Wij hadden in het geheel niet de bedoeling te suggereren dat DM2 wordt veroorzaakt door een GLP-1-deficiëntie. In alle eerlijkheid kunnen wij de tekst waar dat uit zou blijken ook niet goed terugvinden. Er is echter consensus over vermindering van het incretine-effect bij DM2.3 Die afname wordt mede bepaald door lage plasma-GLP-1-concentraties en/of een verminderde expressie van de GLP-1-receptor. Het is juist dat deze endocriene veranderingen waarschijnlijk (in ieder geval deels) secundair zijn aan de metabole conditie.4 Dat neemt niet weg dat GLP-1 een scala aan endocriene en metabole effecten heeft die verstoord zijn bij DM2. Het medicamenteus opheffen van een incretinedeficiëntie is dus een rationele therapie voor deze ziekte.

H. van Bronswijk
E.A. Dubois
H. Pijl
A.F. Cohen
Literatuur
  1. Gedulin BR, Nikoulina SE, Smith PA, Gedulin G, Nielsen LL, Baron AD, et al. Exenatide (exendin-4) improves insulin sensitivity and β-cell mass in insulin-resistant obese fa/fa Zucker rats independent of glycemia and body weight. Endocrinology. 2005;146:2069-76.

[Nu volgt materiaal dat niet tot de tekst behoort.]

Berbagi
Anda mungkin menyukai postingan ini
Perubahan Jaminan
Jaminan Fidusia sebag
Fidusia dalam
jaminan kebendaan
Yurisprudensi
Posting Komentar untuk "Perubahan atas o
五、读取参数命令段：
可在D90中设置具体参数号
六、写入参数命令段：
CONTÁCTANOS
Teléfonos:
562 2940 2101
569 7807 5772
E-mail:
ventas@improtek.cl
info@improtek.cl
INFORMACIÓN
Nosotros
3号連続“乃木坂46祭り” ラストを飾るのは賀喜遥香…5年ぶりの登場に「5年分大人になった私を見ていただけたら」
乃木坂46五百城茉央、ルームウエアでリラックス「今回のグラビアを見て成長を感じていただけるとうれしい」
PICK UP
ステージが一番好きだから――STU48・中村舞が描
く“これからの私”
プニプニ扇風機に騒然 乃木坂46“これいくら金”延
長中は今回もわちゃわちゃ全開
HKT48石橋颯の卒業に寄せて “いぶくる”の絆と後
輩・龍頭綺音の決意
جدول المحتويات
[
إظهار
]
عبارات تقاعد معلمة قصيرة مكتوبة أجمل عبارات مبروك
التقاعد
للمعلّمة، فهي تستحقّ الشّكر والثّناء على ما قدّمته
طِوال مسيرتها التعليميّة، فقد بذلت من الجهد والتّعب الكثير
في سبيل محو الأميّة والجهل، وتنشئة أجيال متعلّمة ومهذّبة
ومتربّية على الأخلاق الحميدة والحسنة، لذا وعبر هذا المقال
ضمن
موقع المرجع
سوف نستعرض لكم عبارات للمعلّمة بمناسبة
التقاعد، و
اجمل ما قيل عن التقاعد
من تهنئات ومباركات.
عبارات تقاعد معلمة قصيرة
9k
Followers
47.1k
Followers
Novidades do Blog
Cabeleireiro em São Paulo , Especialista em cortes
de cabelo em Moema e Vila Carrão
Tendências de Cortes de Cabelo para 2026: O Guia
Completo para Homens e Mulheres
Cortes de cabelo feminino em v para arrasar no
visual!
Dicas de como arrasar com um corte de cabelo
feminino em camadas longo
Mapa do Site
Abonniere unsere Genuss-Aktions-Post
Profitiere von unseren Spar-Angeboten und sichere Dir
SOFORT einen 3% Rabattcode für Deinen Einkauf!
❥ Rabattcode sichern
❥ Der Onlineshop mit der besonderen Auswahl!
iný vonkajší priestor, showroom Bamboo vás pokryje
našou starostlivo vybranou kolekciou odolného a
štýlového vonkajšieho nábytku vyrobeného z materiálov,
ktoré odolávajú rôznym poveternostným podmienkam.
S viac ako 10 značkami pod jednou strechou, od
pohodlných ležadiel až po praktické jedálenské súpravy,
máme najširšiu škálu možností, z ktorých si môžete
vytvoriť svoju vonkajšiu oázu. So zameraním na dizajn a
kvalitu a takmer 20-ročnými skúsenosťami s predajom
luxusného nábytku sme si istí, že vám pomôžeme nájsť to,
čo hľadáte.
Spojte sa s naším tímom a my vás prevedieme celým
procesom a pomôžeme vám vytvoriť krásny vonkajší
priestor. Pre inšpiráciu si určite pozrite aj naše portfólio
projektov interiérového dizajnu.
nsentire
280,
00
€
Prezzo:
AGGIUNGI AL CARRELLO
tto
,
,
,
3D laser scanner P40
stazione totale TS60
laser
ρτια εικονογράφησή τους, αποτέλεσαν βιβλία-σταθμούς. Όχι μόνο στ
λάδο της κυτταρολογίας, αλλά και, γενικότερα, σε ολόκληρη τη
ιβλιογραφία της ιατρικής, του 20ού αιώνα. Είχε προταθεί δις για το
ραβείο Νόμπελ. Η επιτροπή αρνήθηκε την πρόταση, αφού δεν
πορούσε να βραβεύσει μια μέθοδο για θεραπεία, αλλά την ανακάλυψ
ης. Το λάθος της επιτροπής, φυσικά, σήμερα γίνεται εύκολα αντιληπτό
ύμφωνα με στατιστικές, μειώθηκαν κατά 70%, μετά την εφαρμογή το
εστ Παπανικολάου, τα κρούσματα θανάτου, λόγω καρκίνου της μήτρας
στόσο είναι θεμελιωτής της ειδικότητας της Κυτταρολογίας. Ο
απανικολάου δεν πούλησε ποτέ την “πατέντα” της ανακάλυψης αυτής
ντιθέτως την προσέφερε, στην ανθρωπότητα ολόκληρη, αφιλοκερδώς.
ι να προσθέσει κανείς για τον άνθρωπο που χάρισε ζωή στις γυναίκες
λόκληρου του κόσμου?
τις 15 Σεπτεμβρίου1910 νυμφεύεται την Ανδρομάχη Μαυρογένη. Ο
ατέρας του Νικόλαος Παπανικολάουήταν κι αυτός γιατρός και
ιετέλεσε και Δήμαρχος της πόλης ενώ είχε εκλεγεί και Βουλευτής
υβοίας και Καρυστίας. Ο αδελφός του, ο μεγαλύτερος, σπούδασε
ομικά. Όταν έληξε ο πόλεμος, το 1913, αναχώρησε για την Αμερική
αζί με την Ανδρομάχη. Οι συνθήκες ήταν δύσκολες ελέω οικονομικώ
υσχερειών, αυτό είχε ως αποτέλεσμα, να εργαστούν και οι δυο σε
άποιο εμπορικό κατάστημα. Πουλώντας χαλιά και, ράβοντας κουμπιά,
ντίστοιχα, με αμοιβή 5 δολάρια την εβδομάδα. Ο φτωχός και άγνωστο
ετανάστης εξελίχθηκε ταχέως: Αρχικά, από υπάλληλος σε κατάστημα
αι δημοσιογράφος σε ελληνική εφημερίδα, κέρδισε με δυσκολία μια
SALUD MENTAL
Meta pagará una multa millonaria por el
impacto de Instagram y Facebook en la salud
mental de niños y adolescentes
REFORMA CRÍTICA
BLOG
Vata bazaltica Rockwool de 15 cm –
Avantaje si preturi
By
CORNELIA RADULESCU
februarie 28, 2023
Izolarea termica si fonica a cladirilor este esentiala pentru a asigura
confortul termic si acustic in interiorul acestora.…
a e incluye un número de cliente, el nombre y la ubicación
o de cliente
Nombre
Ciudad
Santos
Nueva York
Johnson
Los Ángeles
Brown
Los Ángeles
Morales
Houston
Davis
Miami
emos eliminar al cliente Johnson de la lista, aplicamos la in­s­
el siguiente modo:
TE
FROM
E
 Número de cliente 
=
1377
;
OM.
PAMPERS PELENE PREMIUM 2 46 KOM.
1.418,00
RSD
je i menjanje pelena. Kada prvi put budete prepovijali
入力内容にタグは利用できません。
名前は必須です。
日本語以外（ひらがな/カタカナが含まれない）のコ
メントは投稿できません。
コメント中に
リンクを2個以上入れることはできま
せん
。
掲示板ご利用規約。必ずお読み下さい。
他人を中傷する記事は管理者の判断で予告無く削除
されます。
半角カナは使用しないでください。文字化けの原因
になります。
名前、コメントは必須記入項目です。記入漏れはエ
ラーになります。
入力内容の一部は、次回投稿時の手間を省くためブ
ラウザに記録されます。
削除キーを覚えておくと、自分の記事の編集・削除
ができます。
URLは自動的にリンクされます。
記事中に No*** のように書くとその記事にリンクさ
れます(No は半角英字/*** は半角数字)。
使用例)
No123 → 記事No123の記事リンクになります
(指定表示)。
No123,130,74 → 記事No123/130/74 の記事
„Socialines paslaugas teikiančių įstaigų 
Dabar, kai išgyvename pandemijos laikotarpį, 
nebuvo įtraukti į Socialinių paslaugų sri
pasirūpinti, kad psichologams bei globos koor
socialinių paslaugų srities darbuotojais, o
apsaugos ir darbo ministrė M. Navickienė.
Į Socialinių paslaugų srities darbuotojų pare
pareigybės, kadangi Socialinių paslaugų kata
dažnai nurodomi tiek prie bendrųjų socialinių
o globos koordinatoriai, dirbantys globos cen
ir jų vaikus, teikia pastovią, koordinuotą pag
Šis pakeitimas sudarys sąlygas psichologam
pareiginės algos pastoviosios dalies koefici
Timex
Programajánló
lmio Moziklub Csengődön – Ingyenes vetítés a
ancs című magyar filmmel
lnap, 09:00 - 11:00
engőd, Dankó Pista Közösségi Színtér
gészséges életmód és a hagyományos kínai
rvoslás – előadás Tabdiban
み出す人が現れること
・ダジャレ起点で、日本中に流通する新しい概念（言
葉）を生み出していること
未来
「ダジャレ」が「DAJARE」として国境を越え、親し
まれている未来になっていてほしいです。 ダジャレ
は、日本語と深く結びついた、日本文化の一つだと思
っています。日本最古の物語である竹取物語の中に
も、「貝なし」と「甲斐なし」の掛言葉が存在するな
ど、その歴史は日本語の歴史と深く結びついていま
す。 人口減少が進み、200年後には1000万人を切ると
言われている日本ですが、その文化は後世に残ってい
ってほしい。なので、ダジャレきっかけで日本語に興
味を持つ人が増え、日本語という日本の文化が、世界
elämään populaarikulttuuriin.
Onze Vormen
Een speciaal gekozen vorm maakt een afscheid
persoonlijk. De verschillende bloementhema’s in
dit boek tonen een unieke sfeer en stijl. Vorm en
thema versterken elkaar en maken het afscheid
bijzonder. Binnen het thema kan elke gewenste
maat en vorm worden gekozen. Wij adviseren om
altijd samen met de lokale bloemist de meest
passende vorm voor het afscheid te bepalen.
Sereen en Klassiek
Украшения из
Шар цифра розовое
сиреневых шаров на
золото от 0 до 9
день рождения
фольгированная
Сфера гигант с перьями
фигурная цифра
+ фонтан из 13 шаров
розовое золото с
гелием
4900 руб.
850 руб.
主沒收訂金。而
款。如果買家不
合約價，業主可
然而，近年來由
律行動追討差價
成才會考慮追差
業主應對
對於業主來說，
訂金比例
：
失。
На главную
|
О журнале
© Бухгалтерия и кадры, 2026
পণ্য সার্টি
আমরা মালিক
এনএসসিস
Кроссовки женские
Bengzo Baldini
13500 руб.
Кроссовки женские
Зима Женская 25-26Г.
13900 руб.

  2. Sandoval DA, Bagnol D, Woods SC, D’Alessio DA, Seeley RJ. Arcuate GLP-1 receptors regulate glucose homeostasis but not food intake. Diabetes. [ter perse].

  3. Vilsbøll T, Holst JJ. Incretins, insulin secretion and type 2 diabetes mellitus. Diabetologia. 2004;47:357-66.

  4. Højberg PV, Zander M, Vilsbøll T, Knop FK, Krarup T, Vølund A, et al. Near normalisation of blood glucose improves the potentiating effect of GLP-1 on glucose-induced insulin secretion in patients with type 2 diabetes. Diabetologia. 2008;51:632-40.